Jungle (2017) Rated: R Runtime: 115 minute
els – 5.5/10
IMDb – 6.7/10
Amazon – 4.5/5 stars
Rotten Tomatoes Critics – 5.5/10
Rotten Tomatoes Audience – 3.7/5
Metacritic Metascore – 48/100
Metacritic User Score – 7.4/10
Directed by: Greg McLean
Written by: Yossi Ghinsberg and Justin Monjo
Produced by: Todd Fellman, Mike Gabrawy, Gary Hamilton
Music by: Johnny Klimek
Cast: Daniel Radcliffe, Thomas Kretschmann, Alex Russell, Adrian Rawlins
Jungle, the movie, based on the 2005 autobiographical memoir: Jungle: A Harrowing True Story of Survival by Yossi Ghinsberg; illustrates the fateful adventure, through the Bolivian jungle, of 3 young, adrenaline seeking friends and their enigmatic guide. The guide (Adrian Rawlins, of James Potter fame in the Harry Potter movies) convinces a gullible and naive Yossi, played by Radcliffe, to join him on an ill-defined quest for lost villages and gold; through uncharted mountainous terrain of sheer cliffs and rugged slopes, networks of clogged vegetative mazes, deep-valley rivers of contesting demeanor; lethargic, sleepy flows metastasizing to rabid, boiling waters jetting past plane sized boulders in a few accelerated heartbeats; matching ones physical and psychological endurance against a wild, relentless, and unsympathetic jungle.
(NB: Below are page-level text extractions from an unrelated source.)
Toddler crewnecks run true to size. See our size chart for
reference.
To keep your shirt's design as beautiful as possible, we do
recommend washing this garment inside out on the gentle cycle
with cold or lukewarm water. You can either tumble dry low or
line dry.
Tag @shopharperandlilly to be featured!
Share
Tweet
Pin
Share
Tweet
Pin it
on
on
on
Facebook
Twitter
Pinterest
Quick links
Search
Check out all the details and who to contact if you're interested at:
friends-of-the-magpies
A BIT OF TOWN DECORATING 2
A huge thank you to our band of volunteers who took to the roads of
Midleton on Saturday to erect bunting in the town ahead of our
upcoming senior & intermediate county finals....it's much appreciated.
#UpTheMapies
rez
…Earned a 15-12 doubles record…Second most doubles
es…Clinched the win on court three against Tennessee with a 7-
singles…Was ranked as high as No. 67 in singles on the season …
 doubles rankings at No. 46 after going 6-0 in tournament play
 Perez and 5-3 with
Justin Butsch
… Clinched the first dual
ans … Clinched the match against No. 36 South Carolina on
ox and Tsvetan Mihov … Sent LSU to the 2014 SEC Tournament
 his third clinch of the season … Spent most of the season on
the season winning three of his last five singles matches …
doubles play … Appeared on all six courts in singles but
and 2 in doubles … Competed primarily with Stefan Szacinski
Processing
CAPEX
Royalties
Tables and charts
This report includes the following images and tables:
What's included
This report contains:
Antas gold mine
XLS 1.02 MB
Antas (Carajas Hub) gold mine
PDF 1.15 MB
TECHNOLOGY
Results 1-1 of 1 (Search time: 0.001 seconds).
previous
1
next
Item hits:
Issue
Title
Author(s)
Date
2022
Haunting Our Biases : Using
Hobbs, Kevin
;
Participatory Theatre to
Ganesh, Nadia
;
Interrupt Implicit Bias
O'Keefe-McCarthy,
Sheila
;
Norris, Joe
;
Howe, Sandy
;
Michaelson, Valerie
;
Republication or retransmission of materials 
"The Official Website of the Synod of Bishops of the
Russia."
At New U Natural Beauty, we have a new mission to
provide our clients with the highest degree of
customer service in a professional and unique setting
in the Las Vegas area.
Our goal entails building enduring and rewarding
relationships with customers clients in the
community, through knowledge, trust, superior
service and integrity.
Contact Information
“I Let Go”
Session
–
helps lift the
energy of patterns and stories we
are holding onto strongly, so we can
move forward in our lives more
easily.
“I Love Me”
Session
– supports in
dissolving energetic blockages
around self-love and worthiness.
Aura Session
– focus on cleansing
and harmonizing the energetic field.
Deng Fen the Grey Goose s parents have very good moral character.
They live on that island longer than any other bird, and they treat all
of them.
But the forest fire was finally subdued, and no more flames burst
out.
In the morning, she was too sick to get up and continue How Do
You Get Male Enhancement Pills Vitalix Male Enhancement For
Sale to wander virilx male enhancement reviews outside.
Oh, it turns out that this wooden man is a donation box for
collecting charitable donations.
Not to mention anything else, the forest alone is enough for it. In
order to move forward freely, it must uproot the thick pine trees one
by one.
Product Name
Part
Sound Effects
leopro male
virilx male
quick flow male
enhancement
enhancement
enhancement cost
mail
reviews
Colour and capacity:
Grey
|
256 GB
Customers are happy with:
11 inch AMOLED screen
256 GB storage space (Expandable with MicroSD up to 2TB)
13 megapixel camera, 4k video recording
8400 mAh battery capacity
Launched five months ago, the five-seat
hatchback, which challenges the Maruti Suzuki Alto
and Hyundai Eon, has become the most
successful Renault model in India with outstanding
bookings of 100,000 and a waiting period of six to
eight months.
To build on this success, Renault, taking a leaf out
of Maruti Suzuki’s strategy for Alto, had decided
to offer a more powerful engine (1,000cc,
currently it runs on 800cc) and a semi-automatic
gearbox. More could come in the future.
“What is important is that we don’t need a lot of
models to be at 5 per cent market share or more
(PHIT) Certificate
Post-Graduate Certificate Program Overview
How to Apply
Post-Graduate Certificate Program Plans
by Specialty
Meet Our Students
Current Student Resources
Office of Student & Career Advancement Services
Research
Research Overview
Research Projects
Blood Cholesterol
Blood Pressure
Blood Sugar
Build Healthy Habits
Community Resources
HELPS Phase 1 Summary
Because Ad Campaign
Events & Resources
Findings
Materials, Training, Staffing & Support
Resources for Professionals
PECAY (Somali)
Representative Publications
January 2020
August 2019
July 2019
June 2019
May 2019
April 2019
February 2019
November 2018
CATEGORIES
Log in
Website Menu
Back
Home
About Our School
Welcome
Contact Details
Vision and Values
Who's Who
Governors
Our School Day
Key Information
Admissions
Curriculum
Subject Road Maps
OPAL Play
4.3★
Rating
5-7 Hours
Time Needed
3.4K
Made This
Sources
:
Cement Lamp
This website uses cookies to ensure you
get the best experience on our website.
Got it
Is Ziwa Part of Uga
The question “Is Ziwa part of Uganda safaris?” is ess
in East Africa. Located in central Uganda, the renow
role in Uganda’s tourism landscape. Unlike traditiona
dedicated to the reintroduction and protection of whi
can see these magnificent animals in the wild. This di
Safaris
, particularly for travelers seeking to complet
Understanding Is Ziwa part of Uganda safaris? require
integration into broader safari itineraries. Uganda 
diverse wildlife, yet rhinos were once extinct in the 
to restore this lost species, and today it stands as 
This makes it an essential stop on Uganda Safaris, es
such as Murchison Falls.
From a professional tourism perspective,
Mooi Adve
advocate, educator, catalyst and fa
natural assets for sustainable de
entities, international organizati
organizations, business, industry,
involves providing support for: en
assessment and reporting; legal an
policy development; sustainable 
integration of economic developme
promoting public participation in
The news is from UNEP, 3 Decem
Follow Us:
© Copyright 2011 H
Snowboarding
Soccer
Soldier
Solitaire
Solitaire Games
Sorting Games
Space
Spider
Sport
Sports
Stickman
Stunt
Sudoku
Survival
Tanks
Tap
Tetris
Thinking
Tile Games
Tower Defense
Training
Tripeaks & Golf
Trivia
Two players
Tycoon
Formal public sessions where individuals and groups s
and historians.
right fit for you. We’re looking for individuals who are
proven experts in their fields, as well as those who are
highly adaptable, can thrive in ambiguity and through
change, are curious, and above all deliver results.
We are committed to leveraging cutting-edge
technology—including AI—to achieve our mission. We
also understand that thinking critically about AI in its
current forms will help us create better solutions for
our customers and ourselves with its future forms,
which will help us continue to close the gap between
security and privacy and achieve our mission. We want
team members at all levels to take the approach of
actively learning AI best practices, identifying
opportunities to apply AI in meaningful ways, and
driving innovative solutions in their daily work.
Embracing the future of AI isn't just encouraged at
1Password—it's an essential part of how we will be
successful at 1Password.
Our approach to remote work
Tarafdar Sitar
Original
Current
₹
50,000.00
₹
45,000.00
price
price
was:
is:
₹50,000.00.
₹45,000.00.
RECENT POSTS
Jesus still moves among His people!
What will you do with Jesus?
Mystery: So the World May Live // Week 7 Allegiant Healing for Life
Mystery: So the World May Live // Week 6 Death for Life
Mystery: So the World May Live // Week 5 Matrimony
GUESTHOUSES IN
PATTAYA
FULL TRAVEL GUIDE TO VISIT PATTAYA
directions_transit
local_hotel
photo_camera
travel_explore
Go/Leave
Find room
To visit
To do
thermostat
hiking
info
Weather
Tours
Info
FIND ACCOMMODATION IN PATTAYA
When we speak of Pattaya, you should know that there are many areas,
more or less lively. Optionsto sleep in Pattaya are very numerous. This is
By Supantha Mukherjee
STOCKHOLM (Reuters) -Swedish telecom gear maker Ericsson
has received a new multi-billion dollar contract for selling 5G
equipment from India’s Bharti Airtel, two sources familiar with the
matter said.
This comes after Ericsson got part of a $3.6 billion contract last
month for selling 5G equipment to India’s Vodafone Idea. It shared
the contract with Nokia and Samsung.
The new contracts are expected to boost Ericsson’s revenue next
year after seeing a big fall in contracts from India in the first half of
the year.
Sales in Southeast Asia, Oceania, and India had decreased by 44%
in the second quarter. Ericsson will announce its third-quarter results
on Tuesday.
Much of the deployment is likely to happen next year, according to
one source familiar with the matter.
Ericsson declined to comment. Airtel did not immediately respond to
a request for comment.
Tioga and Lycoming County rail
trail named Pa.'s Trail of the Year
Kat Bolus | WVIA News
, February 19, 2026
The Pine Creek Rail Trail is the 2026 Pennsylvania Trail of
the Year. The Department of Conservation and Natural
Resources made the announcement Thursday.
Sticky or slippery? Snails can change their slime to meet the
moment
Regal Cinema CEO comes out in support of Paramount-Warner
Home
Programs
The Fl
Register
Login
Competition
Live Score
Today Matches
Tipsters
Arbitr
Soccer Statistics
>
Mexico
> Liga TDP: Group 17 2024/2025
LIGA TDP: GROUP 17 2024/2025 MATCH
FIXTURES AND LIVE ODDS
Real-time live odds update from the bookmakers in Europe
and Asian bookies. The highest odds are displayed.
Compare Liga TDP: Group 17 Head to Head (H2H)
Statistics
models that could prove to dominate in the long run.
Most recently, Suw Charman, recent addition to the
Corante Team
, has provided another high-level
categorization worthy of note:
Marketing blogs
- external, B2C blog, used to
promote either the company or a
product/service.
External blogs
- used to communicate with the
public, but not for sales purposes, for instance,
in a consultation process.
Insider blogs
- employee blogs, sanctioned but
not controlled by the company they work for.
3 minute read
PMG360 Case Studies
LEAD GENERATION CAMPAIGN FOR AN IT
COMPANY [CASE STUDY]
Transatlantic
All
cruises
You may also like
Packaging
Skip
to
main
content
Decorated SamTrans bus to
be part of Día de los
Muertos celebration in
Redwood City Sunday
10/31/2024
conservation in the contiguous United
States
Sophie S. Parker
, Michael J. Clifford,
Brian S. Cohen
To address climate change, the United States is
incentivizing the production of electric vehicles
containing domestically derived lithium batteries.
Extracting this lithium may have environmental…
One of the many weak and feeble points in the screenplay and direction is how Yossi manages to convince his mates to join him on this expedition of folly with an unknown guide of dubious qualifications. It was definitely an unconvincing sales pitch while watching the film. Being a true story I’ll acknowledge that it happened, however the suspension of disbelief could have been strengthened tremendously with the use of artistic license, maybe having all involved brain addled by booze and drugs, rather than relying on Yossi’s Harry Potter smile to reach a unanimous agreement to commit trekking suicide. The guide is easily the most interesting personality in the movie, but his character development and origins are glossed over; using him merely as a tool to get the show going. Too bad. A final mention of a perceived flaw was the filming of the death inducing rafting through the river’s rapids. I can create more convincing white-water in my bathtub than what I observed on the screen.
Radcliffe’s acting ability has improved leaps and bounds since the days of Harry Potter, but he still can’t present raw, unbridled emotion worth a damn. The scenes of fist pounding angst should have been left on the cutting room floor, to the vast improvement of the film. Radcliffe will never be a great lead actor; a supporting role will provide him well through his career though, if he wisely choses to go that route.
Jungle is a tolerable flick, not a must see, but worth a few hours of your time on a lazy rainy day.